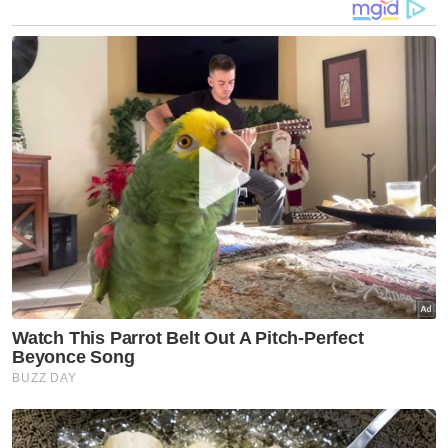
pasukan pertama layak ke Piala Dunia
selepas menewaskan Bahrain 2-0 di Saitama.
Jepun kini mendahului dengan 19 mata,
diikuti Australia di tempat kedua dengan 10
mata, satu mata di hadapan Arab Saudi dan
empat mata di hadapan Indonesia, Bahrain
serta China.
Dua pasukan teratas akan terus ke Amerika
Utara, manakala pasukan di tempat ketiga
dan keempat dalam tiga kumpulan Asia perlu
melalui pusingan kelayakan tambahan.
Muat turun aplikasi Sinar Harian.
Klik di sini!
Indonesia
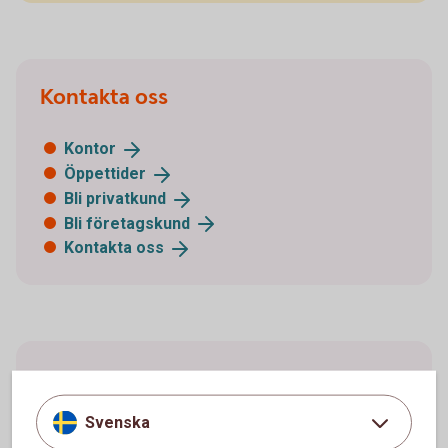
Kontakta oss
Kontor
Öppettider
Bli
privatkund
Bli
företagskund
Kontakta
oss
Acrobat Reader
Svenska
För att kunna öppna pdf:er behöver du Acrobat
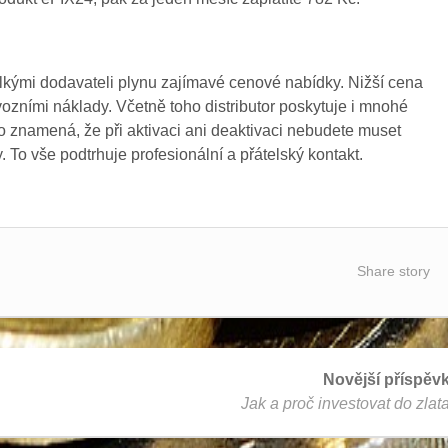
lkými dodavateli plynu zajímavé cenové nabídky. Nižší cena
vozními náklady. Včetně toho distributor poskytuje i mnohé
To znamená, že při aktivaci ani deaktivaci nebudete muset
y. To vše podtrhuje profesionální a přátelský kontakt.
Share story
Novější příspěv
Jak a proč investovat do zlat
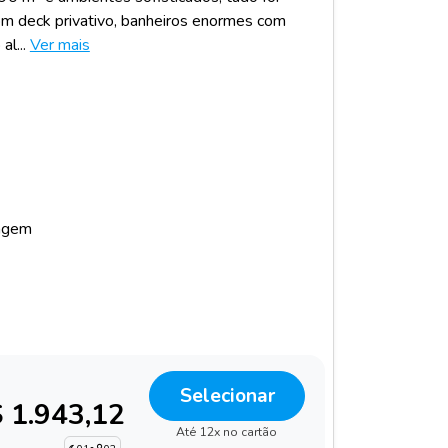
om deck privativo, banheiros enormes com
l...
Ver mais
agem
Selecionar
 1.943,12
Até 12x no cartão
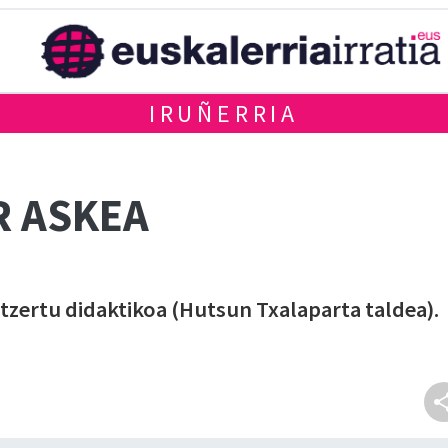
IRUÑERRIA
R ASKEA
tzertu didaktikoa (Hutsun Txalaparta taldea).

──────

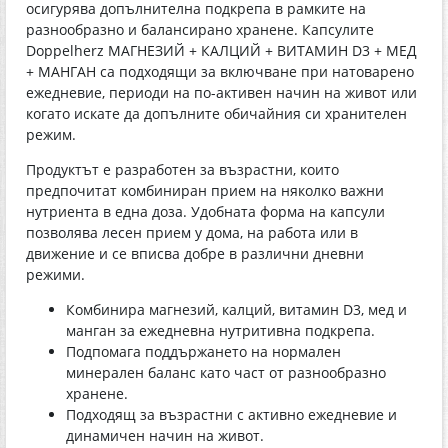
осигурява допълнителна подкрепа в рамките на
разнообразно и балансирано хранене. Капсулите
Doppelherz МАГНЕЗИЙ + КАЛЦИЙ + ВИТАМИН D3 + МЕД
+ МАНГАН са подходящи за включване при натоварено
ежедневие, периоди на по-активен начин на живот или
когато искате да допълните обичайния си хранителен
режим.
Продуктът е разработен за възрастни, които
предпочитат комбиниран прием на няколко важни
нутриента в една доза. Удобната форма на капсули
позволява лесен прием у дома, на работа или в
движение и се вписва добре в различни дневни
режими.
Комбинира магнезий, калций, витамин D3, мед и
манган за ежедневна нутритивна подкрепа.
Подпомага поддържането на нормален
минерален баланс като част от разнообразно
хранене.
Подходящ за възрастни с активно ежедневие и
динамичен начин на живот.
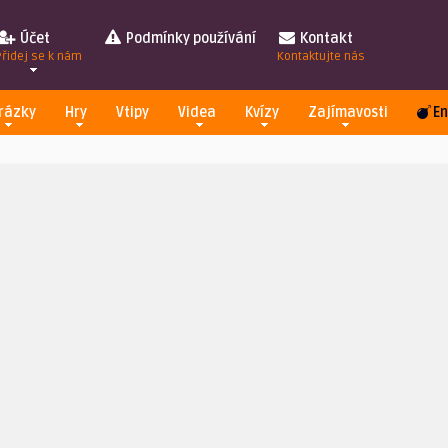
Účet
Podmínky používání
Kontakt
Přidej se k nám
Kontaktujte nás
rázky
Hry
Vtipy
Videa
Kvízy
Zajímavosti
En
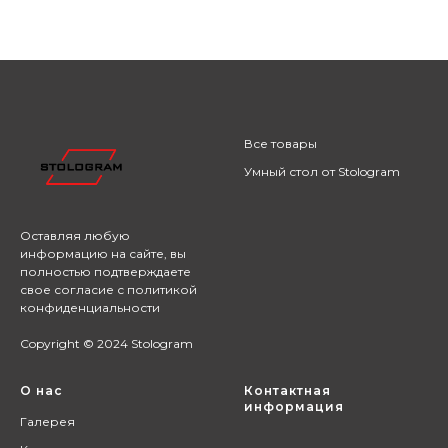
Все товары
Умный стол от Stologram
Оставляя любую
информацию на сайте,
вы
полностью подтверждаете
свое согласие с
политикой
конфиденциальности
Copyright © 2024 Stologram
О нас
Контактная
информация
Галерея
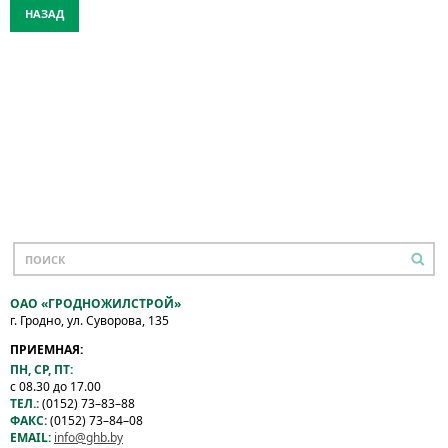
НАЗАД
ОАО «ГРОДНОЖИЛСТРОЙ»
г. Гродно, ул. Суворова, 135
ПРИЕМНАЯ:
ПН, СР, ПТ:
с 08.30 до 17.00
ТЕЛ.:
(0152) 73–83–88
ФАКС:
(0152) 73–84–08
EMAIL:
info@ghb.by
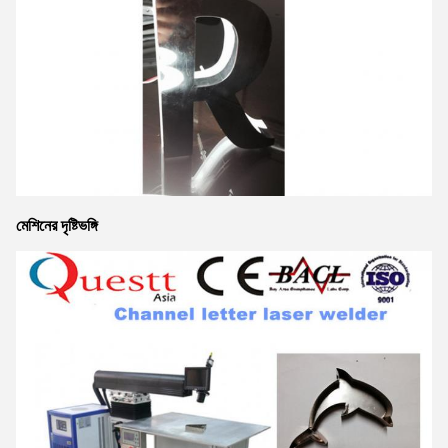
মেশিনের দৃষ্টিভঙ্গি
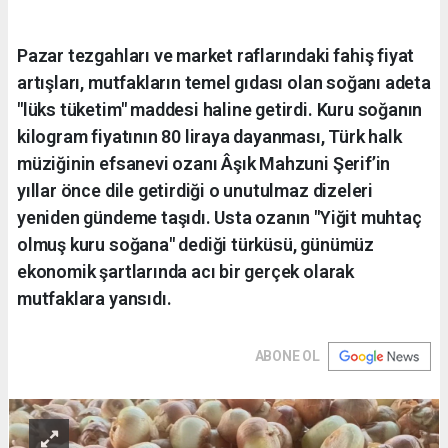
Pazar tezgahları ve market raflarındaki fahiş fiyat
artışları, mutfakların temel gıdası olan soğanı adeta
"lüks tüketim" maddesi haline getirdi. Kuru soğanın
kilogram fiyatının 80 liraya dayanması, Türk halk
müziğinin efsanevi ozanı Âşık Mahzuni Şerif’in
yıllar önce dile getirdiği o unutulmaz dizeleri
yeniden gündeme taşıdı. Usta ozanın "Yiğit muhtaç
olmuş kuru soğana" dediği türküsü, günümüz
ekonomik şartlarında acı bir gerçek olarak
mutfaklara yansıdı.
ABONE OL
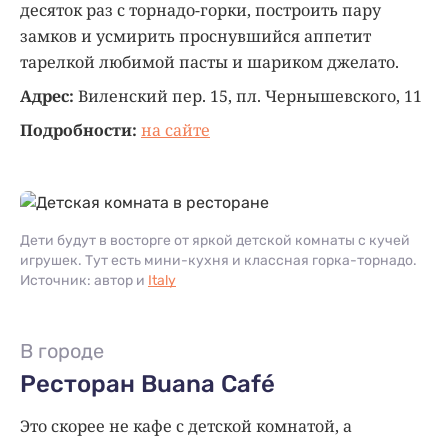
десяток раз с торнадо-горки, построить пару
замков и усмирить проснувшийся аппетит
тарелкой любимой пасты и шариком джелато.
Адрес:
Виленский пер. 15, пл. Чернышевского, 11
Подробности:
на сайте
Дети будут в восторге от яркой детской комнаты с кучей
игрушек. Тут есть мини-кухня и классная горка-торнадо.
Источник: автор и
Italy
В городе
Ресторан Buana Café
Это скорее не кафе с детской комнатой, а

──────

*Task goal*: The number of lines in the data holding the string "Bahrain" is the whole answer.

*The completed task*: 2